System, User, and Assistant Messages
Modern APIs use a structured message format:
{
"messages": [
{ "role": "system", "content": "You are a strict JSON-only translator." },
{ "role": "user", "content": "Translate to French: Hello world" },
{ "role": "assistant", "content": "{\"text\": \"Bonjour le monde\"}" },
{ "role": "user", "content": "Now to German" }
]
}
- System messages set persistent behaviour and tone. Often the highest-leverage edit you can make.
- User messages are the human input.
- Assistant messages are prior model responses (for multi-turn) or examples (for few-shot).
Streaming
Responses can be streamed token-by-token via Server-Sent Events. The first token typically arrives in 200-800ms; the rest stream as generated. Always stream user-facing chat — it dramatically improves perceived responsiveness.
Function Calling / Tool Use
Modern models can emit structured output the caller interprets:
{
"tools": [{
"name": "get_weather",
"description": "Get current weather for a city",
"input_schema": {
"type": "object",
"properties": { "city": { "type": "string" } },
"required": ["city"]
}
}],
"messages": [{ "role": "user", "content": "What's the weather in Paris?" }]
}
The model returns a tool-use message: {"tool": "get_weather", "input": {"city": "Paris"}}. Your code executes the function, sends the result back, the model produces the user-facing answer. This is how agents work — covered in detail in lesson 4.
JSON Mode and Structured Outputs
For machine-readable outputs without tools, use structured outputs / JSON mode. The model is constrained to emit valid JSON matching a schema you supply. Reliability is dramatically higher than relying on prompt-only instructions like "respond with JSON".

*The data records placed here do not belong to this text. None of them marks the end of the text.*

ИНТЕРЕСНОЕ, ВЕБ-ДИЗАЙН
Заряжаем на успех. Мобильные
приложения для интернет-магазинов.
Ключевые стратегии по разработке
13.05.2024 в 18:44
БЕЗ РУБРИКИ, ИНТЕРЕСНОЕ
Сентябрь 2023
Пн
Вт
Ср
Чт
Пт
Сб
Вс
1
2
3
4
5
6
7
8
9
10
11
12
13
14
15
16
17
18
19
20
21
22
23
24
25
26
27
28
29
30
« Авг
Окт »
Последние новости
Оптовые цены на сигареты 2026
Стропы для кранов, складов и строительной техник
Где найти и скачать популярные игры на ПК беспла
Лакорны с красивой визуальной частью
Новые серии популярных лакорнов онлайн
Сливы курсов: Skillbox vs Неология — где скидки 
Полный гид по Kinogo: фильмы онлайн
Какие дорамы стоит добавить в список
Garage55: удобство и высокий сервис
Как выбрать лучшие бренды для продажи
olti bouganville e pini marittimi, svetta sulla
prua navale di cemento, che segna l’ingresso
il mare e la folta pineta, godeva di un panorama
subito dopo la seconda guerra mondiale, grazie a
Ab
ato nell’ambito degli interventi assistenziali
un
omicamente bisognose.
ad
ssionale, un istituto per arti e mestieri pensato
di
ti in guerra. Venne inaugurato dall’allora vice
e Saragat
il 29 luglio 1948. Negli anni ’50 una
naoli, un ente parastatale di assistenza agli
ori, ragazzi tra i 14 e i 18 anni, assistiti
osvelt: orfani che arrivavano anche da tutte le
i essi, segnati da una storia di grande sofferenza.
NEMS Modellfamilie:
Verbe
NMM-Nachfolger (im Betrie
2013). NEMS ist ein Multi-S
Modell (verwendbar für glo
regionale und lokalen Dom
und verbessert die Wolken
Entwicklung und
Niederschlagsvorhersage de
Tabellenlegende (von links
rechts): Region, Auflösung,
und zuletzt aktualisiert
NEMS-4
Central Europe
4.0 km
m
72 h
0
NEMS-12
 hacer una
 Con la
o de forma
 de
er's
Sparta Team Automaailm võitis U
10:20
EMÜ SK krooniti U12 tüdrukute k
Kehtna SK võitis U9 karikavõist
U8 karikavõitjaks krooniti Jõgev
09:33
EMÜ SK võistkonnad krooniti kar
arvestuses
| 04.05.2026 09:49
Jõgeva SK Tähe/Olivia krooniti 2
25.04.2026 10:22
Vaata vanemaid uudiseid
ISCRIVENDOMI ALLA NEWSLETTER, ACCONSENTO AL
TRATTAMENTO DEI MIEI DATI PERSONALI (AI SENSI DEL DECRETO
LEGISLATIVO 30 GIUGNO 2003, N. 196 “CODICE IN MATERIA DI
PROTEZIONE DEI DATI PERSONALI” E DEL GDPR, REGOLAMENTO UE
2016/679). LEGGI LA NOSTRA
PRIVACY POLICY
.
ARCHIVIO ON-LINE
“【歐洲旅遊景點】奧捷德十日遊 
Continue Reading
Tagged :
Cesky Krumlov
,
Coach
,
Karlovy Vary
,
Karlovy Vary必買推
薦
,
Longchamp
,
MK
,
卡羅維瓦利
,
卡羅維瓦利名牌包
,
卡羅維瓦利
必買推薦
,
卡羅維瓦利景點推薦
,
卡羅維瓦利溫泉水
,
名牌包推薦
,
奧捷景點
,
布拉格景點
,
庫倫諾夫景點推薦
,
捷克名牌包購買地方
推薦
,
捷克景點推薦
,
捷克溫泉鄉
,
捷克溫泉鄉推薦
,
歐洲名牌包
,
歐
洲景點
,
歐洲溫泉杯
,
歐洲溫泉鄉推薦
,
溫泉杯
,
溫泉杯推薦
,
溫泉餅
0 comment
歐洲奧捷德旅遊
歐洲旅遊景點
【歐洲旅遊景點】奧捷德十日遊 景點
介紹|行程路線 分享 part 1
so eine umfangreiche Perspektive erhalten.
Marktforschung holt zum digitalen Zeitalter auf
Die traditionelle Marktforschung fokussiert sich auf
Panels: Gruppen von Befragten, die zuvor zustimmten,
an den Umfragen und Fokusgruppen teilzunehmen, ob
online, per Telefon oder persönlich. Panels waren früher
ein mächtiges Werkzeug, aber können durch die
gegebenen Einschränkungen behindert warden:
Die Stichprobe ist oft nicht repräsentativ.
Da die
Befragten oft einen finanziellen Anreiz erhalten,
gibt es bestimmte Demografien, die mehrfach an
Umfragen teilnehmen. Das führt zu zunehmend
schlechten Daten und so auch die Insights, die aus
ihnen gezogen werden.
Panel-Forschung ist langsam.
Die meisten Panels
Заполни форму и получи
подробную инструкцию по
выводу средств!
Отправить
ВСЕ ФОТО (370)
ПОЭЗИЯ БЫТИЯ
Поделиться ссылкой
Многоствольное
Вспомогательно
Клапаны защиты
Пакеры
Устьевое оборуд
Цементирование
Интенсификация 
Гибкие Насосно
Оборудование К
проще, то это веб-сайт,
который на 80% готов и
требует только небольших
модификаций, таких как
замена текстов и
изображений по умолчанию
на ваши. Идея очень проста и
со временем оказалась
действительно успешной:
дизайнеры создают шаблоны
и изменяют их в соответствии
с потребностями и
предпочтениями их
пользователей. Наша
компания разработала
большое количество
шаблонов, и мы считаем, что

The Practical Implications
Knowing the above, certain behaviours stop feeling magical:
- Why prompts work: They are the conditioning context for next-token prediction; better prompts produce better distributions to sample from
- Why repetition happens: Without frequency/presence penalty, the model can drift into "loops" where high-probability tokens reinforce themselves
- Why long inputs degrade: Attention is finite; lost-in-the-middle is a known phenomenon
- Why hallucinations happen: The model samples from a probability distribution; "I don't know" is just another token sequence, often less likely than a confident-sounding wrong answer
- Why determinism is hard: Sampling involves a random seed; even temperature=0 has provider-side non-determinism (batching, quantisation)
Armed with this model of the model, the next lesson — actual prompt engineering — will feel less like incantation and more like engineering.